Black Garnet in St. Paul, the first and only bricks-and-mortar Black-owned bookstore specializing in books by BIPOC authors established in the Minnesota capital is on the market. Owner Dionne Sims announced on social media on the eve of Juneteenth that she is selling the store, which opened in St. Paul’s Midway area two years ago, so that she can go back to school and earn an M.F.A.
“I’ve always loved to write, both personally and professionally,” she wrote. “I do it every day and I want to go back to school to take my craft to another place—a braver place—than I could do on my own.” Sims added that she is selling the store because, she wrote, “I refuse to half-ass running Black Garnet or half-ass my schooling.”

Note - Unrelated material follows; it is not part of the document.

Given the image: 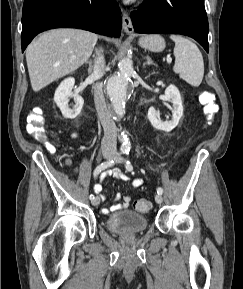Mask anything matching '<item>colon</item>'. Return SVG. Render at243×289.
<instances>
[{"label": "colon", "instance_id": "5ec220e1", "mask_svg": "<svg viewBox=\"0 0 243 289\" xmlns=\"http://www.w3.org/2000/svg\"><path fill=\"white\" fill-rule=\"evenodd\" d=\"M199 101L203 106L207 122L211 123L218 111L214 94L209 91H203L199 94ZM27 121V132L35 139L45 142L48 148L52 150L53 146L46 140V129L42 110L40 108L31 110L28 114ZM134 208L142 213L148 212L151 209V203L145 199H139L134 202Z\"/></svg>", "mask_w": 243, "mask_h": 289}]
</instances>
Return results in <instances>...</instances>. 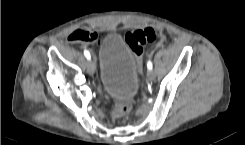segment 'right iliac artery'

In the post, Sims described how she built Black Garnet into a successful bricks-and-mortar store with a 2,000-title opening inventory: “From absolutely nothing, except an idea turned tweet, turned GoFundMe, turned pop-up, turned bricks-and-mortar.” Sims is one of a number of BIPOC entrepreneurs around the country who opened bookstores in the wake of the May 25, 2020, murder of George Floyd by a Minneapolis police officer.

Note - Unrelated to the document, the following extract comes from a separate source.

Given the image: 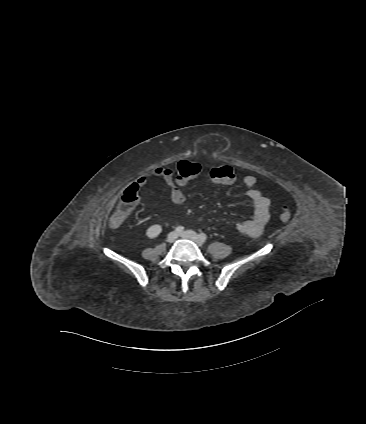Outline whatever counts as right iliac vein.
<instances>
[{"label":"right iliac vein","instance_id":"1","mask_svg":"<svg viewBox=\"0 0 366 424\" xmlns=\"http://www.w3.org/2000/svg\"><path fill=\"white\" fill-rule=\"evenodd\" d=\"M177 233L176 232H171V233H169L168 234V236H167V241L169 242V243H173L176 239H177Z\"/></svg>","mask_w":366,"mask_h":424}]
</instances>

Speaking to PW in 2023, Sims said that, after Floyd's murder, she had an “existential crisis” and quit her corporate job in the technology sector to better serve the Black community in the Twin Cities. By July 2020, she had launched an online bookstore with occasional pop-ups around Minneapolis. Black Garnet opened its 1,800-sq.-ft. physical location in the fall of 2022 with the assistance of the City of St. Paul, which gave her a $100,000 matching grant after she had raised $113,000. The store sells fiction and nonfiction for adults and children, and boasts a large young adult fiction section.
“Black Garnet is the manifestation of so many things that are bigger than me,” Sims wrote. “Bigger than the very simple dream I had of making sure that there’s always a Black-owned bookstore in my home of Minnesota.”